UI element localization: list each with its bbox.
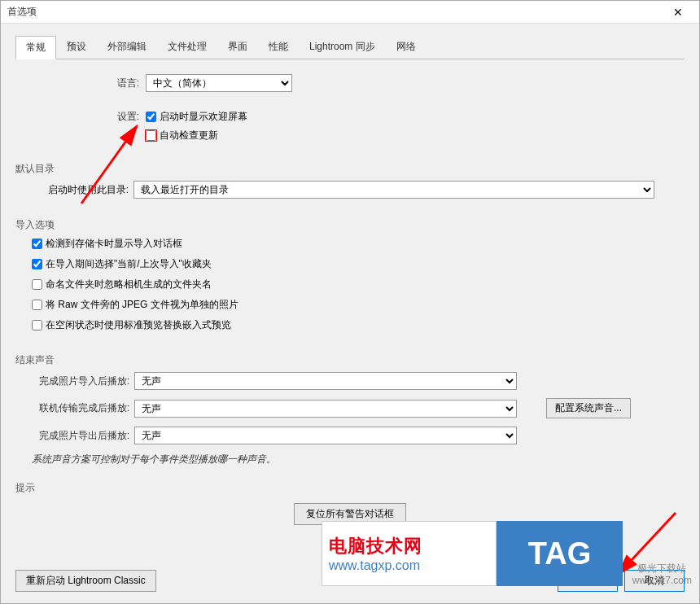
tab-performance[interactable]: 性能 (258, 35, 299, 59)
content-area: 常规 预设 外部编辑 文件处理 界面 性能 Lightroom 同步 网络 语言… (1, 24, 699, 563)
auto-update-label: 自动检查更新 (160, 129, 218, 142)
tab-lightroom-sync[interactable]: Lightroom 同步 (299, 35, 386, 59)
default-catalog-title: 默认目录 (15, 162, 685, 176)
settings-label: 设置: (15, 110, 146, 124)
prompts-section: 提示 复位所有警告对话框 (15, 481, 685, 525)
auto-update-checkbox[interactable] (146, 130, 156, 141)
tab-network[interactable]: 网络 (386, 35, 427, 59)
tether-sound-label: 联机传输完成后播放: (32, 401, 129, 415)
sound-note: 系统声音方案可控制对于每个事件类型播放哪一种声音。 (32, 453, 685, 466)
import-opt3-checkbox[interactable] (32, 279, 42, 290)
auto-update-row: 自动检查更新 (15, 129, 685, 142)
cancel-button[interactable]: 取消 (624, 570, 685, 592)
tab-external-editing[interactable]: 外部编辑 (97, 35, 157, 59)
language-row: 语言: 中文（简体） (15, 74, 685, 92)
ok-button[interactable]: 确定 (558, 570, 618, 592)
restart-button[interactable]: 重新启动 Lightroom Classic (15, 570, 156, 592)
language-label: 语言: (15, 77, 146, 90)
tab-interface[interactable]: 界面 (217, 35, 258, 59)
import-opt3[interactable]: 命名文件夹时忽略相机生成的文件夹名 (32, 278, 685, 291)
prompts-title: 提示 (15, 481, 685, 495)
settings-row: 设置: 启动时显示欢迎屏幕 (15, 110, 685, 124)
reset-warnings-button[interactable]: 复位所有警告对话框 (294, 503, 406, 525)
completion-sounds-section: 结束声音 完成照片导入后播放: 无声 联机传输完成后播放: 无声 配置系统声音.… (15, 353, 685, 466)
tether-sound-row: 联机传输完成后播放: 无声 配置系统声音... (32, 398, 685, 418)
default-catalog-select[interactable]: 载入最近打开的目录 (133, 181, 654, 199)
tab-general[interactable]: 常规 (15, 36, 56, 59)
import-options-title: 导入选项 (15, 218, 685, 232)
import-sound-select[interactable]: 无声 (134, 372, 517, 390)
tab-bar: 常规 预设 外部编辑 文件处理 界面 性能 Lightroom 同步 网络 (15, 35, 685, 59)
import-opt1-checkbox[interactable] (32, 239, 42, 249)
import-opt2-checkbox[interactable] (32, 259, 42, 269)
tab-presets[interactable]: 预设 (56, 35, 97, 59)
default-catalog-label: 启动时使用此目录: (32, 183, 133, 197)
preferences-dialog: 首选项 ✕ 常规 预设 外部编辑 文件处理 界面 性能 Lightroom 同步… (0, 0, 700, 604)
export-sound-label: 完成照片导出后播放: (32, 429, 129, 443)
import-options-section: 导入选项 检测到存储卡时显示导入对话框 在导入期间选择"当前/上次导入"收藏夹 … (15, 218, 685, 339)
language-select[interactable]: 中文（简体） (146, 74, 292, 92)
bottom-bar: 重新启动 Lightroom Classic 确定 取消 (1, 563, 699, 603)
export-sound-row: 完成照片导出后播放: 无声 (32, 427, 685, 444)
show-splash-label: 启动时显示欢迎屏幕 (160, 110, 247, 124)
tab-file-handling[interactable]: 文件处理 (157, 35, 217, 59)
show-splash-row[interactable]: 启动时显示欢迎屏幕 (146, 110, 247, 124)
tether-sound-select[interactable]: 无声 (134, 400, 517, 418)
import-opt2[interactable]: 在导入期间选择"当前/上次导入"收藏夹 (32, 257, 685, 271)
import-opt4-checkbox[interactable] (32, 300, 42, 310)
import-opt4[interactable]: 将 Raw 文件旁的 JPEG 文件视为单独的照片 (32, 298, 685, 312)
export-sound-select[interactable]: 无声 (134, 427, 517, 444)
import-opt5-checkbox[interactable] (32, 320, 42, 330)
import-opt1[interactable]: 检测到存储卡时显示导入对话框 (32, 237, 685, 251)
titlebar: 首选项 ✕ (1, 1, 699, 24)
import-opt5[interactable]: 在空闲状态时使用标准预览替换嵌入式预览 (32, 318, 685, 332)
default-catalog-section: 默认目录 启动时使用此目录: 载入最近打开的目录 (15, 162, 685, 204)
import-sound-row: 完成照片导入后播放: 无声 (32, 372, 685, 390)
configure-system-sound-button[interactable]: 配置系统声音... (546, 398, 631, 418)
import-sound-label: 完成照片导入后播放: (32, 374, 129, 388)
show-splash-checkbox[interactable] (146, 112, 156, 122)
dialog-title: 首选项 (7, 5, 663, 19)
completion-sounds-title: 结束声音 (15, 353, 685, 367)
default-catalog-row: 启动时使用此目录: 载入最近打开的目录 (32, 181, 685, 199)
close-icon[interactable]: ✕ (663, 4, 693, 20)
auto-update-option[interactable]: 自动检查更新 (146, 129, 218, 142)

EXERCISE REQUIREMENTS: Leave the pictures out and output all of the data verbatim.

EXPECTED ANSWER:
UI element localization: list each with its bbox.
tab-performance[interactable]: 性能 (258, 35, 299, 59)
content-area: 常规 预设 外部编辑 文件处理 界面 性能 Lightroom 同步 网络 语言… (1, 24, 699, 563)
auto-update-label: 自动检查更新 (160, 129, 218, 142)
tab-lightroom-sync[interactable]: Lightroom 同步 (299, 35, 386, 59)
default-catalog-title: 默认目录 (15, 162, 685, 176)
settings-label: 设置: (15, 110, 146, 124)
prompts-section: 提示 复位所有警告对话框 (15, 481, 685, 525)
auto-update-checkbox[interactable] (146, 130, 156, 141)
tab-network[interactable]: 网络 (386, 35, 427, 59)
tether-sound-label: 联机传输完成后播放: (32, 401, 129, 415)
sound-note: 系统声音方案可控制对于每个事件类型播放哪一种声音。 (32, 453, 685, 466)
import-opt3-checkbox[interactable] (32, 279, 42, 290)
auto-update-row: 自动检查更新 (15, 129, 685, 142)
cancel-button[interactable]: 取消 (624, 570, 685, 592)
tab-external-editing[interactable]: 外部编辑 (97, 35, 157, 59)
language-row: 语言: 中文（简体） (15, 74, 685, 92)
ok-button[interactable]: 确定 (558, 570, 618, 592)
restart-button[interactable]: 重新启动 Lightroom Classic (15, 570, 156, 592)
language-label: 语言: (15, 77, 146, 90)
tab-interface[interactable]: 界面 (217, 35, 258, 59)
import-opt3[interactable]: 命名文件夹时忽略相机生成的文件夹名 (32, 278, 685, 291)
prompts-title: 提示 (15, 481, 685, 495)
settings-row: 设置: 启动时显示欢迎屏幕 (15, 110, 685, 124)
reset-warnings-button[interactable]: 复位所有警告对话框 (294, 503, 406, 525)
completion-sounds-section: 结束声音 完成照片导入后播放: 无声 联机传输完成后播放: 无声 配置系统声音.… (15, 353, 685, 466)
tether-sound-row: 联机传输完成后播放: 无声 配置系统声音... (32, 398, 685, 418)
default-catalog-select[interactable]: 载入最近打开的目录 (133, 181, 654, 199)
tab-general[interactable]: 常规 (15, 36, 56, 59)
import-options-title: 导入选项 (15, 218, 685, 232)
import-sound-select[interactable]: 无声 (134, 372, 517, 390)
tab-bar: 常规 预设 外部编辑 文件处理 界面 性能 Lightroom 同步 网络 (15, 35, 685, 59)
import-opt1-checkbox[interactable] (32, 239, 42, 249)
import-opt2-checkbox[interactable] (32, 259, 42, 269)
tab-presets[interactable]: 预设 (56, 35, 97, 59)
default-catalog-label: 启动时使用此目录: (32, 183, 133, 197)
preferences-dialog: 首选项 ✕ 常规 预设 外部编辑 文件处理 界面 性能 Lightroom 同步… (0, 0, 700, 604)
export-sound-label: 完成照片导出后播放: (32, 429, 129, 443)
import-options-section: 导入选项 检测到存储卡时显示导入对话框 在导入期间选择"当前/上次导入"收藏夹 … (15, 218, 685, 339)
language-select[interactable]: 中文（简体） (146, 74, 292, 92)
bottom-bar: 重新启动 Lightroom Classic 确定 取消 (1, 563, 699, 603)
export-sound-row: 完成照片导出后播放: 无声 (32, 427, 685, 444)
show-splash-label: 启动时显示欢迎屏幕 (160, 110, 247, 124)
tab-file-handling[interactable]: 文件处理 (157, 35, 217, 59)
show-splash-row[interactable]: 启动时显示欢迎屏幕 (146, 110, 247, 124)
tether-sound-select[interactable]: 无声 (134, 400, 517, 418)
import-opt2[interactable]: 在导入期间选择"当前/上次导入"收藏夹 (32, 257, 685, 271)
import-opt4-checkbox[interactable] (32, 300, 42, 310)
import-opt4[interactable]: 将 Raw 文件旁的 JPEG 文件视为单独的照片 (32, 298, 685, 312)
export-sound-select[interactable]: 无声 (134, 427, 517, 444)
import-opt5-checkbox[interactable] (32, 320, 42, 330)
import-opt1[interactable]: 检测到存储卡时显示导入对话框 (32, 237, 685, 251)
titlebar: 首选项 ✕ (1, 1, 699, 24)
import-opt5[interactable]: 在空闲状态时使用标准预览替换嵌入式预览 (32, 318, 685, 332)
default-catalog-section: 默认目录 启动时使用此目录: 载入最近打开的目录 (15, 162, 685, 204)
import-sound-row: 完成照片导入后播放: 无声 (32, 372, 685, 390)
configure-system-sound-button[interactable]: 配置系统声音... (546, 398, 631, 418)
import-sound-label: 完成照片导入后播放: (32, 374, 129, 388)
show-splash-checkbox[interactable] (146, 112, 156, 122)
dialog-title: 首选项 (7, 5, 663, 19)
completion-sounds-title: 结束声音 (15, 353, 685, 367)
default-catalog-row: 启动时使用此目录: 载入最近打开的目录 (32, 181, 685, 199)
close-icon[interactable]: ✕ (663, 4, 693, 20)
auto-update-option[interactable]: 自动检查更新 (146, 129, 218, 142)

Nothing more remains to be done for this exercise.